Constraining the size of the Comptonizing medium by modeling the energy dependent time-lags of kHz QPOs of Neutron star system

TL;DR

This study models energy-dependent time-lags of kHz QPOs in neutron star systems to constrain the size and geometry of the Comptonizing medium, highlighting the impact of spectral assumptions and QPO frequency.

Contribution

It compares different spectral models to estimate the Comptonizing medium's size and explores how QPO frequency affects these estimates, emphasizing the need for broad spectral data.

Findings

Medium size ranges from 0.3-2.0 km for hot seed photons

Size decreases with increasing QPO frequency in hot seed model

Upper and lower kHz QPOs have similar r.m.s energy dependence

Abstract

In earlier works, we had shown that the observed soft lags and r.m.s versus energy of the lower kHz QPO of neutron star binaries can be explained in the framework of a thermal Comptonization model. It was also shown that such an interpretation can provide estimates of the size and geometry of the Comptonizing medium. Here we study the dependence of these estimates on the time-averaged spectral model assumed and on the frequency of the QPO. We use the high quality time lag and r.m.s obtained during March 3rd 1996 observation of 4U 1608-52 by RXTE as well as other observations of the source at different QPO frequencies where a single time-lag between two broad energy bands have been reported. We compare the results obtained when assuming that the time-averaged spectra are represented by the spectrally degenerate "hot" and "cold" seed photon spectral models.
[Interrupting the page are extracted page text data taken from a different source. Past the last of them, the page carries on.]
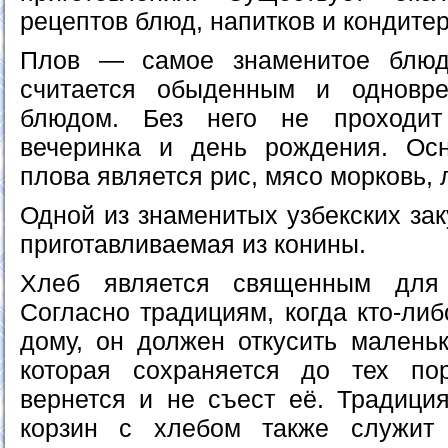
рецептов блюд, напитков и кондитер
Плов — самое знаменитое блюд
считается обыденным и одновр
блюдом. Без него не проходит
вечеринка и день рождения. Ос
плова является рис, мясо морковь, л
Одной из знаменитых узбекских зак
приготавливаемая из конины.
Хлеб является священным для 
Согласно традициям, когда кто-либ
дому, он должен откусить маленьк
которая сохраняется до тех по
вернется и не съест её. Традици
корзин с хлебом также служит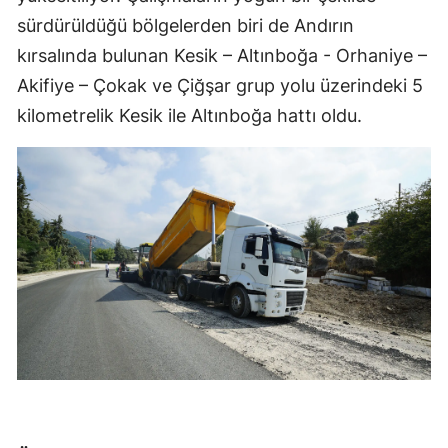
sürdürüldüğü bölgelerden biri de Andırın
kırsalında bulunan Kesik – Altınboğa - Orhaniye –
Akifiye – Çokak ve Çiğşar grup yolu üzerindeki 5
kilometrelik Kesik ile Altınboğa hattı oldu.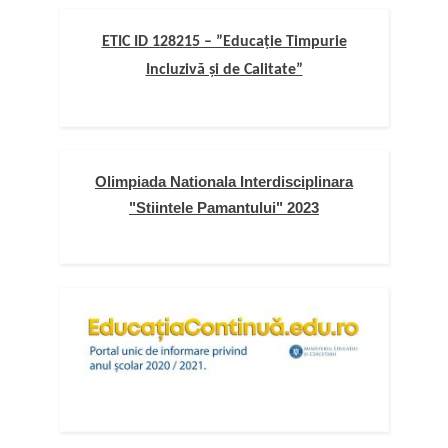
ETIC ID 128215 – ”Educație Timpurie
Incluzivă și de Calitate”
Olimpiada Nationala Interdisciplinara
"Stiintele Pamantului" 2023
We find that for the "hot" seed photon model the medium size is in the range of 0.3-2.0 kms and the size decreases with increasing QPO frequency. On the other hand for the "cold" seed photon model the range for the sizes are much larger 0.5-20 kms and hence perhaps show no variation with QPO frequency. Our results emphasis the need for broad band spectral information combined with high frequency timing to lift this degeneracy. We further show that the r.m.s as a function of energy for the upper kHz QPO is similar to the lower one and indeed we find that the driver for this QPO should be temperature variations of the corona identical to the lower kHz QPO. However, the time lag reported for the upper kHz QPO is hard, which if confirmed, would challenge the simple Comptonization model presented here. It would perhaps imply that reverberation lags are also important and/or the dominate spectral component is not a single temperature medium but a multi-temperature complex one.